Task item ->
Retype every entry below without pictures.
- Opening Delimiter -
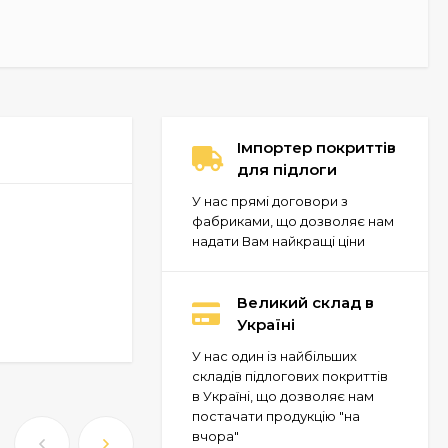
Імпортер покриттів
для підлоги
У нас прямі договори з
фабриками, що дозволяє нам
надати Вам найкращі ціни
Великий склад в
Україні
У нас один із найбільших
складів підлогових покриттів
в Україні, що дозволяє нам
постачати продукцію "на
вчора"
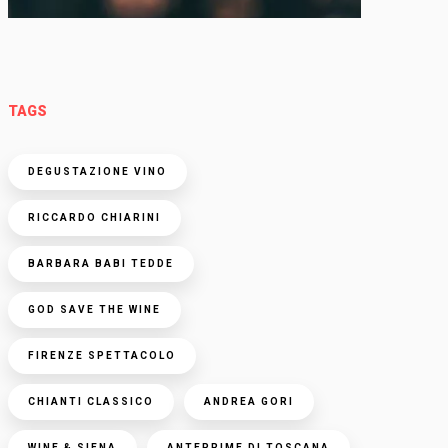
TAGS
DEGUSTAZIONE VINO
RICCARDO CHIARINI
BARBARA BABI TEDDE
GOD SAVE THE WINE
FIRENZE SPETTACOLO
CHIANTI CLASSICO
ANDREA GORI
WINE & SIENA
ANTEPRIME DI TOSCANA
- Closing Delimiter -
Task response ->
Імпортер покриттів
для підлоги
У нас прямі договори з
фабриками, що дозволяє нам
надати Вам найкращі ціни
Великий склад в
Україні
У нас один із найбільших
складів підлогових покриттів
в Україні, що дозволяє нам
постачати продукцію "на
вчора"
TAGS
DEGUSTAZIONE VINO
RICCARDO CHIARINI
BARBARA BABI TEDDE
GOD SAVE THE WINE
FIRENZE SPETTACOLO
CHIANTI CLASSICO
ANDREA GORI
WINE & SIENA
ANTEPRIME DI TOSCANA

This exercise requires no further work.